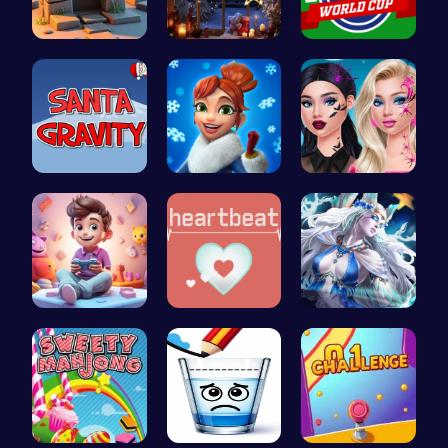
Square Esc…
Xmas Shopp…
Score Big …
Help Santa…
Elsa's Fun…
Princess N…
Make Your …
Join the A…
A Day With…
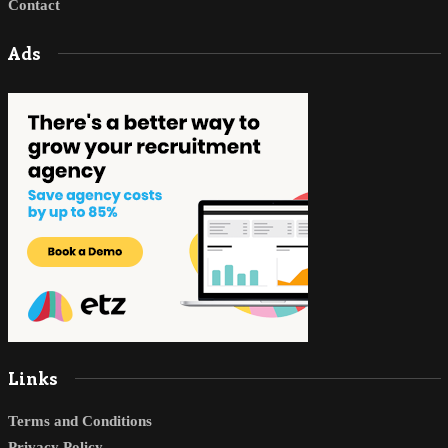
Contact
Ads
Links
Terms and Conditions
Privacy Policy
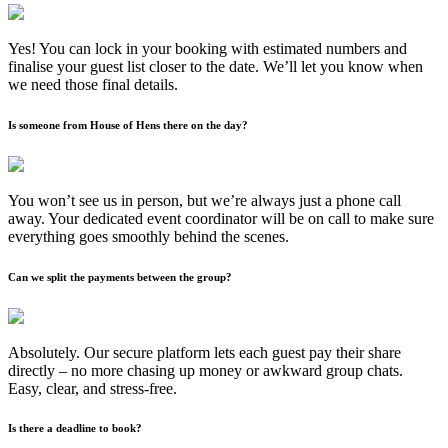
Yes! You can lock in your booking with estimated numbers and
finalise your guest list closer to the date. We’ll let you know when
we need those final details.
Is someone from House of Hens there on the day?
You won’t see us in person, but we’re always just a phone call
away. Your dedicated event coordinator will be on call to make sure
everything goes smoothly behind the scenes.
Can we split the payments between the group?
Absolutely. Our secure platform lets each guest pay their share
directly – no more chasing up money or awkward group chats.
Easy, clear, and stress-free.
Is there a deadline to book?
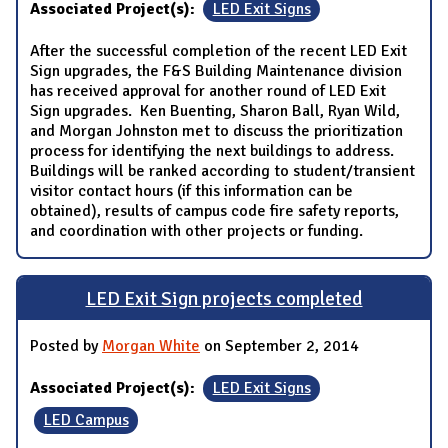
Associated Project(s):
LED Exit Signs
After the successful completion of the recent LED Exit
Sign upgrades, the F&S Building Maintenance division
has received approval for another round of LED Exit
Sign upgrades. Ken Buenting, Sharon Ball, Ryan Wild,
and Morgan Johnston met to discuss the prioritization
process for identifying the next buildings to address.
Buildings will be ranked according to student/transient
visitor contact hours (if this information can be
obtained), results of campus code fire safety reports,
and coordination with other projects or funding.
LED Exit Sign projects completed
Posted by
Morgan White
on September 2, 2014
Associated Project(s):
LED Exit Signs
LED Campus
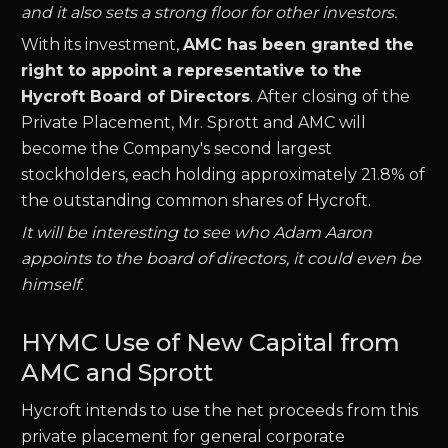
and it also sets a strong floor for other investors.
With its investment,
AMC has been granted the
right to appoint a representative to the
Hycroft Board of Directors
. After closing of the
Private Placement, Mr. Sprott and AMC will
become the Company's second largest
stockholders, each holding approximately 21.8% of
the outstanding common shares of Hycroft.
It will be interesting to see who Adam Aaron
appoints to the board of directors, it could even be
himself.
HYMC Use of New Capital from
AMC and Sprott
Hycroft intends to use the net proceeds from this
private placement for general corporate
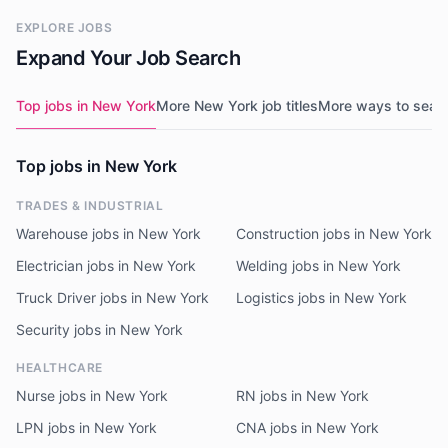
EXPLORE JOBS
Expand Your Job Search
Top jobs in New York
More New York job titles
More ways to sear
Top jobs in New York
TRADES & INDUSTRIAL
Warehouse jobs in New York
Construction jobs in New York
Electrician jobs in New York
Welding jobs in New York
Truck Driver jobs in New York
Logistics jobs in New York
Security jobs in New York
HEALTHCARE
Nurse jobs in New York
RN jobs in New York
LPN jobs in New York
CNA jobs in New York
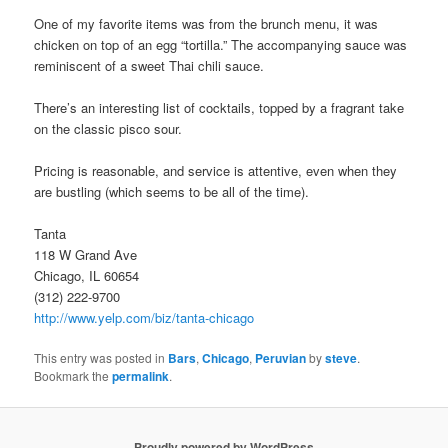
One of my favorite items was from the brunch menu, it was
chicken on top of an egg “tortilla.” The accompanying sauce was
reminiscent of a sweet Thai chili sauce.
There’s an interesting list of cocktails, topped by a fragrant take
on the classic pisco sour.
Pricing is reasonable, and service is attentive, even when they
are bustling (which seems to be all of the time).
Tanta
118 W Grand Ave
Chicago, IL 60654
(312) 222-9700
http://www.yelp.com/biz/tanta-chicago
This entry was posted in
Bars
,
Chicago
,
Peruvian
by
steve
.
Bookmark the
permalink
.
Proudly powered by WordPress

********************

### Task requirements
In the entries above, find the line with "You won’t see" and the line with "Sign upgrades, the". Return exactly those lines and all the ones between them, pictures excluded.

### Task result
You won’t see us in person, but we’re always just a phone call
away. Your dedicated event coordinator will be on call to make sure
everything goes smoothly behind the scenes.
Can we split the payments between the group?
Absolutely. Our secure platform lets each guest pay their share
directly – no more chasing up money or awkward group chats.
Easy, clear, and stress-free.
Is there a deadline to book?
Associated Project(s):
LED Exit Signs
After the successful completion of the recent LED Exit
Sign upgrades, the F&S Building Maintenance division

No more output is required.